How do I store and/or throw out Imodium Multi-Symptom Relief?

  • Store at room temperature.
  • Protect from light.
  • Store in a dry place. Do not store in a bathroom.
  • Keep all drugs in a safe place. Keep all drugs out of the reach of children and pets.
  • Check with your pharmacist about how to throw out unused drugs.

For Healthcare Professionals

Applies to loperamide / simethicone: oral tablet, oral tablet chewable

Gastrointestinal

Necrotizing enterocolitis with perforation was reported in two women following short courses (24 hours and 3 days) of loperamide for the treatment of acute diarrhea with fever. Resected bowel in both cases revealed extensive mucosal hemorrhage and necrosis.

Toxic megacolon has been reported in association with the use of loperamide to treat symptoms of ulcerative colitis and pseudomembranous colitis due to antibiotic therapy. In one patient treated for ulcerative colitis, abdominal symptoms seemed to improve in the days before requiring emergency laparotomy.

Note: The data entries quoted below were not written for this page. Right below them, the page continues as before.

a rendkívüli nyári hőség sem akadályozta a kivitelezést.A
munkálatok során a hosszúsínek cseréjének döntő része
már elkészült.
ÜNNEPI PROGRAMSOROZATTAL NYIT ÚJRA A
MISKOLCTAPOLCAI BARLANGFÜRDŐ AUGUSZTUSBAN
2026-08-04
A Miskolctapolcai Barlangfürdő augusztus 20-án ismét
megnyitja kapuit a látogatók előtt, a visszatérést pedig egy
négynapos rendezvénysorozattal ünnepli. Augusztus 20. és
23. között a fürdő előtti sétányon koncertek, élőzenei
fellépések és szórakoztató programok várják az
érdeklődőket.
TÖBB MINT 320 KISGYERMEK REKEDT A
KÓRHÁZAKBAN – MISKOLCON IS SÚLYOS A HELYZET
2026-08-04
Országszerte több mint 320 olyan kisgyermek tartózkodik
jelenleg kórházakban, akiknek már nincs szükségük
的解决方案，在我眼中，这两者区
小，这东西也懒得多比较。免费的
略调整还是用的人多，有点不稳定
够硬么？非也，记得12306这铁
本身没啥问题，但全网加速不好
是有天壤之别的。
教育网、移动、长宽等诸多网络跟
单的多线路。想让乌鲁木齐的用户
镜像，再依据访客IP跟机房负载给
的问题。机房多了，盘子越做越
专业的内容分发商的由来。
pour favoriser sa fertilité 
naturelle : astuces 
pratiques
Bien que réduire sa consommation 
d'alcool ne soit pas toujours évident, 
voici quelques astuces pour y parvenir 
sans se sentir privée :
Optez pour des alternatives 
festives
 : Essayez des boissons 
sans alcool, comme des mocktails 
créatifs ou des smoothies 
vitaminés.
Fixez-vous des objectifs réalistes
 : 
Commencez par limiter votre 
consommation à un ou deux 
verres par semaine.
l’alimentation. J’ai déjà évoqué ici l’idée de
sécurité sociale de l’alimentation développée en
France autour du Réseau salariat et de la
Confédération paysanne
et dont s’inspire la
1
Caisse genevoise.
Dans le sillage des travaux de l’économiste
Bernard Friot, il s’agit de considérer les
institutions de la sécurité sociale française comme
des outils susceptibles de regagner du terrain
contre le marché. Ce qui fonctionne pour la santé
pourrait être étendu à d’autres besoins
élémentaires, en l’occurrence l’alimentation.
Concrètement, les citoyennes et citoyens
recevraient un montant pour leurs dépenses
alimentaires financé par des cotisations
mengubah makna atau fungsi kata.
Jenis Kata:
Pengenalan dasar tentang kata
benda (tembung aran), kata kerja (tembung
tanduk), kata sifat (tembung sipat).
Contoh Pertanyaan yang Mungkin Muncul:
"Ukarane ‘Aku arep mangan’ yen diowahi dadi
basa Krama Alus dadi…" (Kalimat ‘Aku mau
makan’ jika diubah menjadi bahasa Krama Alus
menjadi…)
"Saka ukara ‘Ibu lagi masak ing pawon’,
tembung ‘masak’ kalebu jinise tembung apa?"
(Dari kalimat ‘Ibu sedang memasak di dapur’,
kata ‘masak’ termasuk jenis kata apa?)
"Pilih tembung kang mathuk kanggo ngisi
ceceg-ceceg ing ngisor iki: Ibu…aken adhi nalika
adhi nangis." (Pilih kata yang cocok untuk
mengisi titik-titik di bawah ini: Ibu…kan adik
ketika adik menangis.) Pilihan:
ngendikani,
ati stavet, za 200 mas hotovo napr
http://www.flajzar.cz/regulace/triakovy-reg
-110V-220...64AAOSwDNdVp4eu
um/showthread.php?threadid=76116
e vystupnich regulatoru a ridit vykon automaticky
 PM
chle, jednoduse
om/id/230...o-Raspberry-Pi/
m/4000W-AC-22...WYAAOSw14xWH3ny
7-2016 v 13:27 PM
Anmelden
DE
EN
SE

Loperamide has also been implicated in a case of appendicitis. A 35-year-old male self-treated travelers' diarrhea with loperamide at greater than recommended daily dose for seven days. Three days later, an appendolith was noted during an emergency appendectomy. The authors speculated that fecal stasis induced by loperamide increases the risk of fecalith and appendolith formation, the latter being associated with the pathogenesis of appendicitis.

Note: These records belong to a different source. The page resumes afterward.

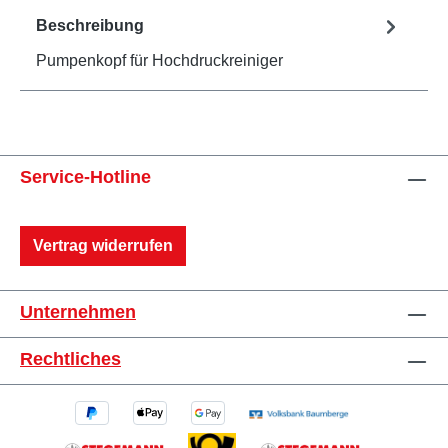
Beschreibung
Pumpenkopf für Hochdruckreiniger
Service-Hotline
Vertrag widerrufen
Unternehmen
Rechtliches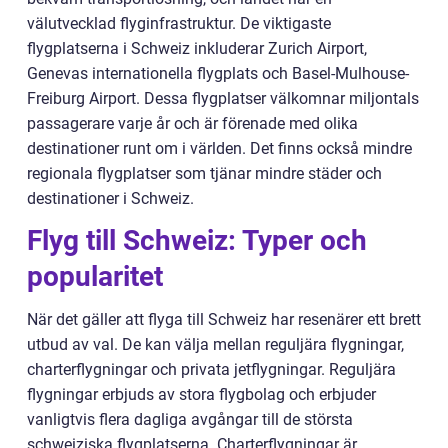
välutvecklad flyginfrastruktur. De viktigaste
flygplatserna i Schweiz inkluderar Zurich Airport,
Genevas internationella flygplats och Basel-Mulhouse-
Freiburg Airport. Dessa flygplatser välkomnar miljontals
passagerare varje år och är förenade med olika
destinationer runt om i världen. Det finns också mindre
regionala flygplatser som tjänar mindre städer och
destinationer i Schweiz.
Flyg till Schweiz: Typer och
popularitet
När det gäller att flyga till Schweiz har resenärer ett brett
utbud av val. De kan välja mellan reguljära flygningar,
charterflygningar och privata jetflygningar. Reguljära
flygningar erbjuds av stora flygbolag och erbjuder
vanligtvis flera dagliga avgångar till de största
schweiziska flygplatserna. Charterflygningar är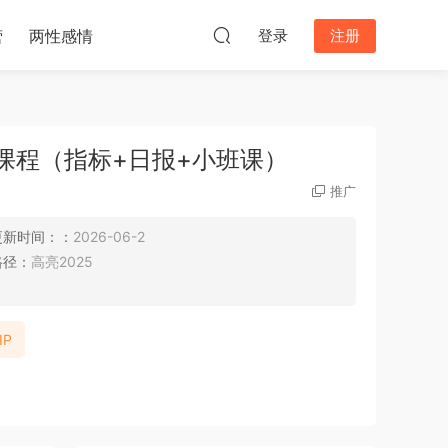
营
两性感情
登录
注册
课程（指标+日报+小班课）
推广
更新时间：：
2026-06-2
路径：
高亮2025
IP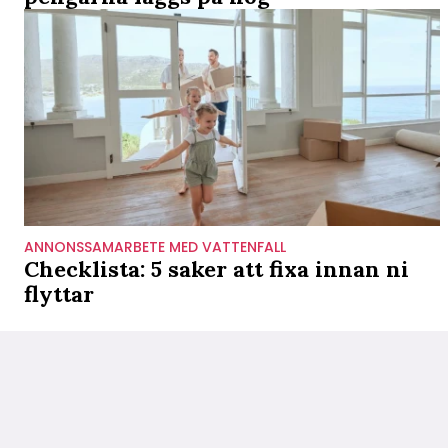
ANNONSSAMARBETE MED VATTENFALL
Checklista: 5 saker att fixa innan ni
flyttar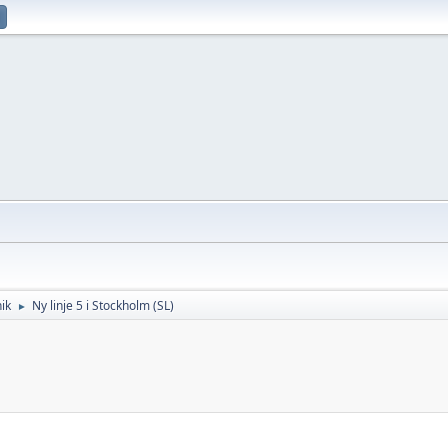
ik
Ny linje 5 i Stockholm (SL)
►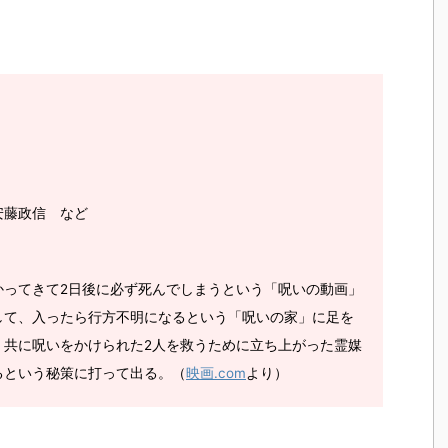
安藤政信 など
かってきて2日後に必ず死んでしまうという「呪いの動画」
して、入ったら行方不明になるという「呪いの家」に足を
。共に呪いをかけられた2人を救うために立ち上がった霊媒
るという秘策に打って出る。（
映画.com
より）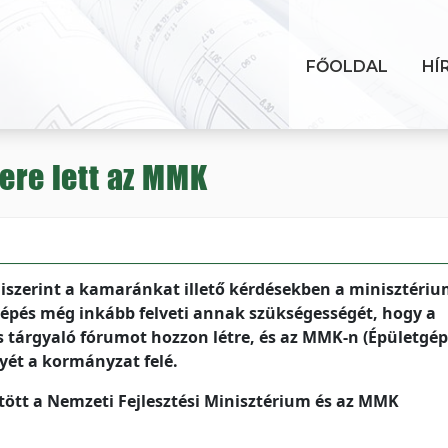
FŐOLDAL
HÍ
ere lett az MMK
miszerint a kamaránkat illető kérdésekben a minisztériu
lépés még inkább felveti annak szükségességét, hogy a
tárgyaló fórumot hozzon létre, és az MMK-n (Épületgép
yét a kormányzat felé.
tött a Nemzeti Fejlesztési Minisztérium és az MMK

Gastrointestinal side effects reported during loperamide therapy are often likely due to the underlying illness and include nausea, vomiting, dyspepsia, abdominal cramps and anorexia.

Cases of paralytic ileus associated with abdominal distention have been reported rarely with use of loperamide. Many of these reports had occurred in a setting with acute dysentery, overdose, and children less than 2 years old.[Ref]

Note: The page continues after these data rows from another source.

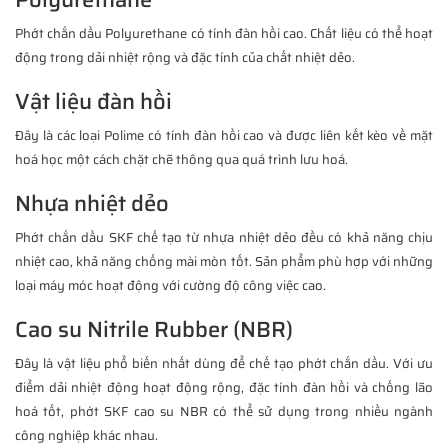
Phớt chắn dầu Polyurethane có tính đàn hồi cao. Chất liệu có thể hoạt
động trong dải nhiệt rộng và đặc tính của chất nhiệt dẻo.
Vật liệu đàn hồi
Đây là các loại Polime có tính đàn hồi cao và được liên kết kèo về mặt
hoá học một cách chặt chẽ thông qua quá trình lưu hoá.
Nhựa nhiệt dẻo
Phớt chắn dầu SKF chế tạo từ nhựa nhiệt dẻo đều có khả năng chịu
nhiệt cao, khả năng chống mài mòn tốt. Sản phẩm phù hợp với những
loại máy móc hoạt động với cường độ công việc cao.
Cao su Nitrile Rubber (NBR)
Đây là vật liệu phổ biến nhất dùng để chế tạo phớt chắn dầu. Với ưu
điểm dải nhiệt động hoạt động rộng, đặc tính đàn hồi và chống lão
hoá tốt, phớt SKF cao su NBR có thể sử dụng trong nhiều ngành
công nghiệp khác nhau.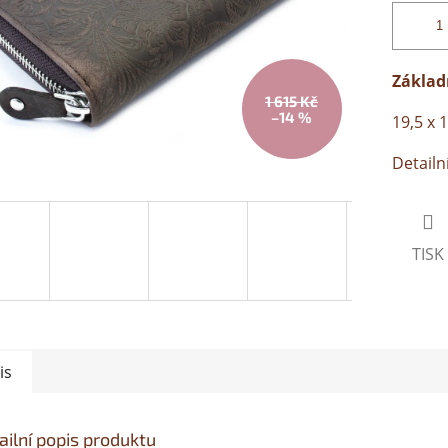
Základ
1 615 Kč
–14 %
19,5 x 
Detailn
TISK
is
ailní popis produktu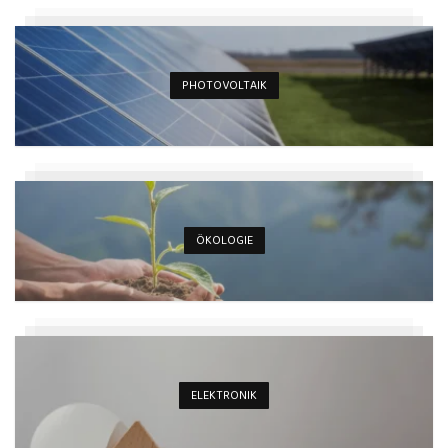
PHOTOVOLTAIK
ÖKOLOGIE
ELEKTRONIK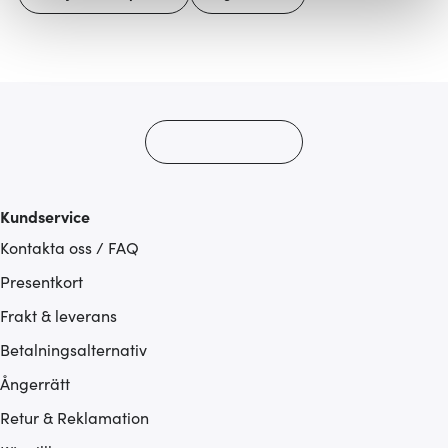
Vi använder cookies för att innehållet och annonserna
ska anpassas efter det som vi tror att du tycker om. Det
gör också att vi kan analysera vår trafik och göra
hemsidan ännu bättre. Du bestämmer själv vilka cookies
som du vill dela med dig av.
Kundservice
Kontakta oss / FAQ
Presentkort
Frakt & leverans
Betalningsalternativ
Ångerrätt
Retur & Reklamation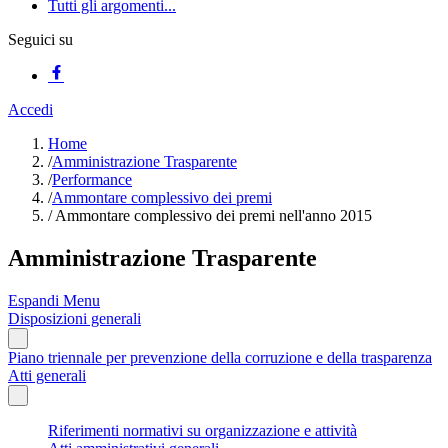
Tutti gli argomenti...
Seguici su
Accedi
Home
/
Amministrazione Trasparente
/
Performance
/
Ammontare complessivo dei premi
/
Ammontare complessivo dei premi nell'anno 2015
Amministrazione Trasparente
Espandi Menu
Disposizioni generali
Piano triennale per prevenzione della corruzione e della trasparenza
Atti generali
Riferimenti normativi su organizzazione e attività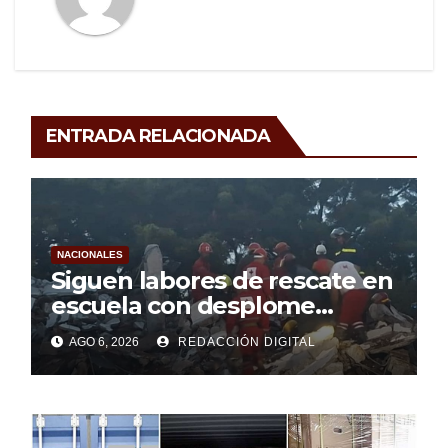
ENTRADA RELACIONADA
NACIONALES
Siguen labores de rescate en
escuela con desplome
parcial en Cuba
AGO 6, 2026
REDACCIÓN DIGITAL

Gastrointestinal side effects of loperamide have included nausea, vomiting, dyspepsia, abdominal cramps, anorexia, abdominal pain, abdominal distention, dry mouth, abdominal discomfort, and constipation. Gastrointestinal side effects have rarely included ileus, toxic megacolon, and necrotizing enterocolitis with or without perforation.[Ref]

Nervous system

Nervous system side effects of loperamide have rarely included drowsiness, tiredness, dizziness and severe central nervous system depression.[Ref]

Severe central nervous system depression may occur with overdose of loperamide.[Ref]

Other

Other side effects of loperamide have rarely included physical dependence.[Ref]

While structurally related to meperidine and diphenoxylate, abuse potential is very low with loperamide. At therapeutic doses, it does not produce euphoria.

In opioid addicted monkeys, loperamide in high doses did prevent withdrawal symptoms.

A 26-year-old male with a history of opioid and alcohol abuse, began taking loperamide for the treatment of acute diarrhea. Despite denying euphoric effects from the drug, he gradually increased his intake to 320 mg per day. Attempts to stop the drug resulted in acute withdrawal (chest pain, shortness of breath, chills, diaphoresis, abdominal discomfort, nausea. and vomiting). Methadone relieved the symptoms. A slow methadone taper in an inpatient setting was successful in treating the physical dependence.[Ref]

Hypersensitivity

Hypersensitivity side effects of loperamide have included skin rash. Anaphylactic shock and anaphylactoid reactions have been reported rarely.[Ref]

Dermatologic

Dermatologic side effects have associated with loperamide therapy included rash, pruritus, urticaria, and angioedema. Bullous eruptions including erythema multiforme, Stevens-Johnson syndrome, and toxic epidermal necrolysis (TEN) have been reported rarely.[Ref]

Genitourinary

Genitourinary side effects of loperamide have included urinary retention.[Ref]

General

Simethicone has no known side effects.[Ref]

Some side effects of Imodium Multi-Symptom Relief may not be reported. Always consult your doctor or healthcare specialist for medical advice. You may also report side effects to the FDA.